England captain George Williams driven by World Cup pain ahead of Tonga series

GEORGE WILLIAMS is confident that the England squad will have the cattle to overcome a strong Tongan side in next month’s Test series. 

Nearly twelve months on, the 28-year-old admits he is looking forward to stringing together some strong performances next month, in a bid to make up for their disappointing exit from the World Cup against Samoa last year.

“That’s the hardest I’ve ever taken a loss,” said Williams.

“Usually I’m pretty good at switching off.

“I know you might not think that’s too long but every day, thinking about a game is torture really when you don’t get the right outcome.
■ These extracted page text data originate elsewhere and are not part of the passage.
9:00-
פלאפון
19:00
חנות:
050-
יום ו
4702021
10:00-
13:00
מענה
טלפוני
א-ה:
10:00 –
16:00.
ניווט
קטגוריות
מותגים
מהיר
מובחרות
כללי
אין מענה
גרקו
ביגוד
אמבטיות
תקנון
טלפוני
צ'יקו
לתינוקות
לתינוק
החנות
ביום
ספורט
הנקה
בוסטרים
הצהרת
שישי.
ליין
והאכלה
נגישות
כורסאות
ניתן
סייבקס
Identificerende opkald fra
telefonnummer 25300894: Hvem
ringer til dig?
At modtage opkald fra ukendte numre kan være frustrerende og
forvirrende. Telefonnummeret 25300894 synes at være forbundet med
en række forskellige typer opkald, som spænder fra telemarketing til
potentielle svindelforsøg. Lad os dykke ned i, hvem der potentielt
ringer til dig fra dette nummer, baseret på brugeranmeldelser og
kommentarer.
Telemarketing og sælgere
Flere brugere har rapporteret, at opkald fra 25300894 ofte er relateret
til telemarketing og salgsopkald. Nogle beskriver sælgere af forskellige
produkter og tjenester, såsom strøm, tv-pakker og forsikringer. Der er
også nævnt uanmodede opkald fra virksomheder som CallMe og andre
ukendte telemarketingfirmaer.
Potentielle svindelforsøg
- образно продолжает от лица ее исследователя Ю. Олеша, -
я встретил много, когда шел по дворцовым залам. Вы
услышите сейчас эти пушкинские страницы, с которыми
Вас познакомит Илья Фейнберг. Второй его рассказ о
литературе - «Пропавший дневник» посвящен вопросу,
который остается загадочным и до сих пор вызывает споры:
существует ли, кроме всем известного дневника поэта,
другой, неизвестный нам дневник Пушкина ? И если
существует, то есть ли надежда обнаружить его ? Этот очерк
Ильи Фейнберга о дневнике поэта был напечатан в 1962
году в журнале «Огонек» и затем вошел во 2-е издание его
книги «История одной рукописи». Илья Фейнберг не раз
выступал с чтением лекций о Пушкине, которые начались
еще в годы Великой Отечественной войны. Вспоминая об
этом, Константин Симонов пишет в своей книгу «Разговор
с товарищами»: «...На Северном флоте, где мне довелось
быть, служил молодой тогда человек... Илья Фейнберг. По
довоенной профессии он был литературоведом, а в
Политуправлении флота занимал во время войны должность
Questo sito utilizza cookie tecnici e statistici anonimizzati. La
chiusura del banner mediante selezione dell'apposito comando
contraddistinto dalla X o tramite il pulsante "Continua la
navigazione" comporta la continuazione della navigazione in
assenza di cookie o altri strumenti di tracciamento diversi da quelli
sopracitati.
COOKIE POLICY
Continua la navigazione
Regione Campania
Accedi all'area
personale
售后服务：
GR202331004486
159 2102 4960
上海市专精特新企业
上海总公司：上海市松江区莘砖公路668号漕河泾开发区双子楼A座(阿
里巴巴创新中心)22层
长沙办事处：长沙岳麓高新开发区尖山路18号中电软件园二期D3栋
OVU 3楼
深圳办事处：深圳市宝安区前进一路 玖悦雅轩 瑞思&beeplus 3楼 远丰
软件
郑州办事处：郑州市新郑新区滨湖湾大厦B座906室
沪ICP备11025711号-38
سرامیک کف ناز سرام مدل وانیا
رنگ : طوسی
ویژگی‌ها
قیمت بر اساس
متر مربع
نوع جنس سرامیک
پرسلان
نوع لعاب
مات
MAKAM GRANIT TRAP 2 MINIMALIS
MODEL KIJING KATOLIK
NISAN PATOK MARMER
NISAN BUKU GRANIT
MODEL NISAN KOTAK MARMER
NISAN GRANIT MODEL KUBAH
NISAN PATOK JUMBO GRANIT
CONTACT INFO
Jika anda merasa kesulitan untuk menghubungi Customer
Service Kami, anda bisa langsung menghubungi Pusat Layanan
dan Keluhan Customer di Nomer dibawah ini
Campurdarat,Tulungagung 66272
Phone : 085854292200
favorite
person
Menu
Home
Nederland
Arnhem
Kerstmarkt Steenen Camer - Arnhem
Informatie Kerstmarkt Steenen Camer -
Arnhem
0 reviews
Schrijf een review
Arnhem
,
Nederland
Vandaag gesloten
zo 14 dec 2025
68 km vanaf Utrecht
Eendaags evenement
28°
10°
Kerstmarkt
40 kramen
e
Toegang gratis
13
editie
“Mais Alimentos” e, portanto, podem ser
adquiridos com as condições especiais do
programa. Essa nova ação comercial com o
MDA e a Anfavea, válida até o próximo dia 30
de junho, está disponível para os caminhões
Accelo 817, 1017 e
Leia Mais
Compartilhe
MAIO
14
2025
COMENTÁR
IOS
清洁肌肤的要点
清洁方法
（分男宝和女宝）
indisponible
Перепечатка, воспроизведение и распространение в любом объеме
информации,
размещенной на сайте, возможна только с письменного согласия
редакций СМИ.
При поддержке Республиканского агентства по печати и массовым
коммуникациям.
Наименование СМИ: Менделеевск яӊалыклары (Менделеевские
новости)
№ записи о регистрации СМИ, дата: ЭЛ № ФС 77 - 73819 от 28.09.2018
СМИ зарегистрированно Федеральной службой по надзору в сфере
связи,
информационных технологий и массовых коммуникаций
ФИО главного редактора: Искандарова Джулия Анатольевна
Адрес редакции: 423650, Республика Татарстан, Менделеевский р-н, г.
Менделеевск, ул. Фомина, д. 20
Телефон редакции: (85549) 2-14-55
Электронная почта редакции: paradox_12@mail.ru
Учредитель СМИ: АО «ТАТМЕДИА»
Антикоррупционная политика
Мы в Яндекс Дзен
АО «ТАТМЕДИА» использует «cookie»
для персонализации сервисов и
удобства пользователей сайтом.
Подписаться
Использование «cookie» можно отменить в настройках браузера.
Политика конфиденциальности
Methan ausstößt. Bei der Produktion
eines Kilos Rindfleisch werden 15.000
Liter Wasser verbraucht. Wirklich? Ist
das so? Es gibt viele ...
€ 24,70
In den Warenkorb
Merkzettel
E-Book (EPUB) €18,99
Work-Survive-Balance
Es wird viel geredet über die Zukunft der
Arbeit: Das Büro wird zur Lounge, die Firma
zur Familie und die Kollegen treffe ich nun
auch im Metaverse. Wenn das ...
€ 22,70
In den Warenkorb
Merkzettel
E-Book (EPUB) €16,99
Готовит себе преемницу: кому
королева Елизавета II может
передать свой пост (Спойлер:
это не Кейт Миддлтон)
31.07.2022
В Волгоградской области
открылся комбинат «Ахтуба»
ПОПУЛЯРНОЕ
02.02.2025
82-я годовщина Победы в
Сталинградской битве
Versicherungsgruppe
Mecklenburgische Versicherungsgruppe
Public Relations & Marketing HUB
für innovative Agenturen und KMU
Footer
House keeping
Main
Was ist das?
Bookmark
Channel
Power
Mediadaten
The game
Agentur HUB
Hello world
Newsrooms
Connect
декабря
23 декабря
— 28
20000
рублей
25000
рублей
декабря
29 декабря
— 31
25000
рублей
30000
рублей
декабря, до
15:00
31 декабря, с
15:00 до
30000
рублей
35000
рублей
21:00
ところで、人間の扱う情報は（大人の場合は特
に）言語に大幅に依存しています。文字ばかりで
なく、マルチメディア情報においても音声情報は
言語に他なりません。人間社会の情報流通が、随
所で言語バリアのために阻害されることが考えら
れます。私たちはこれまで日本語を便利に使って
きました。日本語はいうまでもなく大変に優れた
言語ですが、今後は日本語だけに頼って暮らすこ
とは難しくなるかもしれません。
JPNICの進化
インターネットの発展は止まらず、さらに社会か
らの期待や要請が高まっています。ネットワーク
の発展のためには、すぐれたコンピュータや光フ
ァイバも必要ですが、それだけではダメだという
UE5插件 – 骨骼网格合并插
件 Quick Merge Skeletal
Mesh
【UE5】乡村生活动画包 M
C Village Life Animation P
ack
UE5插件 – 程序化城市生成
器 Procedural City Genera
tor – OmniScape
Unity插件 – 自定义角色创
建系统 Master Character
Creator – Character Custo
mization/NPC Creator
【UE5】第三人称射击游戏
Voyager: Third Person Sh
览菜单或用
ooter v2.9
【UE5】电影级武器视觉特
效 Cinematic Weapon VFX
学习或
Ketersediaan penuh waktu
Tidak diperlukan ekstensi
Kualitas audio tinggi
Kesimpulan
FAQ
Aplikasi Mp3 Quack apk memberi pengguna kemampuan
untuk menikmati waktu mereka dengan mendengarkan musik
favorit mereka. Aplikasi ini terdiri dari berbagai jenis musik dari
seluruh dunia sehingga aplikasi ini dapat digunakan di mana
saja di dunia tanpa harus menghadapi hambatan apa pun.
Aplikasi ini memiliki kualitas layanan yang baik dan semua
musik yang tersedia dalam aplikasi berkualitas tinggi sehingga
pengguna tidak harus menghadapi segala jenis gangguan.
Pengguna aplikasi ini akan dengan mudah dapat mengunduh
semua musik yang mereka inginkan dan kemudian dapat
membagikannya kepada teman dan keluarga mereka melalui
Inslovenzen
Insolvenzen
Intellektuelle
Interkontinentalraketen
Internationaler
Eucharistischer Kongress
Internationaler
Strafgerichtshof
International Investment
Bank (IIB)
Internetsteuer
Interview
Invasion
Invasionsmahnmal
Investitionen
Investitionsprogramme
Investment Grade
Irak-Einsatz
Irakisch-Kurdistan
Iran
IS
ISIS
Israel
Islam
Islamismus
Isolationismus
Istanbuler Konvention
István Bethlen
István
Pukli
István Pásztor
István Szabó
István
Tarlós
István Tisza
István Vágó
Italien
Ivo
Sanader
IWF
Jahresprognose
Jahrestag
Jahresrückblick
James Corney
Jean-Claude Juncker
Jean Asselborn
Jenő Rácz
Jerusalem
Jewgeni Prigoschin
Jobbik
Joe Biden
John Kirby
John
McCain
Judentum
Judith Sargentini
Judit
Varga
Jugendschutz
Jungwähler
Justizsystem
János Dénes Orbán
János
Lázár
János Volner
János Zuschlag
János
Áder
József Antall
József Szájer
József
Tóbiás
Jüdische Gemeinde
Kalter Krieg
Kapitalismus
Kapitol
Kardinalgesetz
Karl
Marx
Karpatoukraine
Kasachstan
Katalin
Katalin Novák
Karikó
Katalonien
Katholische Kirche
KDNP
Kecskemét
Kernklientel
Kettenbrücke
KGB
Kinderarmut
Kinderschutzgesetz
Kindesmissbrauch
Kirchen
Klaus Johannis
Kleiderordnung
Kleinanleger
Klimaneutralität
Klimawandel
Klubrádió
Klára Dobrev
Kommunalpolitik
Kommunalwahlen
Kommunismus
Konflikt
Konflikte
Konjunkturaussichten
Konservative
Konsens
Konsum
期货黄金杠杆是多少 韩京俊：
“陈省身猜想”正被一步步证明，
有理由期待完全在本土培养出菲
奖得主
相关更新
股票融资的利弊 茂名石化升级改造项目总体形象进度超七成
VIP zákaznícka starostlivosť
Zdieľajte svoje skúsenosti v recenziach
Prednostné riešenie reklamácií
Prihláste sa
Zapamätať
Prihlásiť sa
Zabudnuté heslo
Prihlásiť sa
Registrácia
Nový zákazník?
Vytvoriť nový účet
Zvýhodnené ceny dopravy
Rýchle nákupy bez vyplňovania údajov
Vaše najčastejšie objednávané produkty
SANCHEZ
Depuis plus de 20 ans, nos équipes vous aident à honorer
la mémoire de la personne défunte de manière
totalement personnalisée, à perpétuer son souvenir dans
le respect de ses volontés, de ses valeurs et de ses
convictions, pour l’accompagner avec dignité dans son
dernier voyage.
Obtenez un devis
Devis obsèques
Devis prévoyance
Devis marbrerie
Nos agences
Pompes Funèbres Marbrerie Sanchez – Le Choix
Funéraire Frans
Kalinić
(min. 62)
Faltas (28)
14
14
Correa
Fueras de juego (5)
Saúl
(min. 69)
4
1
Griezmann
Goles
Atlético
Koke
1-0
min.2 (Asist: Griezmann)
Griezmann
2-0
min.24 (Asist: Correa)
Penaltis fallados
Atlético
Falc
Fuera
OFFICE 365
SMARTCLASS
“I think that’s a lesson learnt for us as a group. We were probably one of the form teams at the World Cup but in the big game, where it mattered, we weren’t where we needed to be.

“We learnt that you can’t have any days off in international rugby.”

England started the tournament off with a bang, thrashing Samoa 60-6 and they looked a threat as the tournament progressed. 

Williams wonders whether the squad became complacent during the tournament. 

“I think everything we did, apart from that last game was perfect, we prepped well, we did everything we could, we performed well,” he said. 

“I don’t want to say complacent but when you beat a team by 60 points, your mentality maybe shifts a little bit.

“A bit of complacency crept in and we didn’t deliver when it mattered.”

The last time English players played Tonga was a part of the Tonga Invitational upset of the Great Britain Lions at Waikato Stadium in Hamilton, back in 2019.

Prior to that England had narrowly beaten Tonga 20-18 at Mt. Smart Stadium, Auckland in the 2017 World Cup semi-final. 

Williams admits that Tonga have come a long way since that historic win. 

“They’ve got players that are playing in the halves, playing in the outside backs that have got a lot more flow to their game,” he said. 

“They’re becoming the full package. But that’s something we look forward to and it’s a challenge for us.

“They beat Australia in 2019 and we saw what Samoa did in the World Cup. 

“The more nations we can get around the game – and I’m really buzzing about the calendar going forward for England – obviously we’ve got Tonga, hopefully Samoa next year and Australia the year after and then we’ve got the World Cup the year after that.

“It’s stacked and we know what we’re doing, so we can build and you’ve got to be playing against the best nations if you want to win the World Cup.”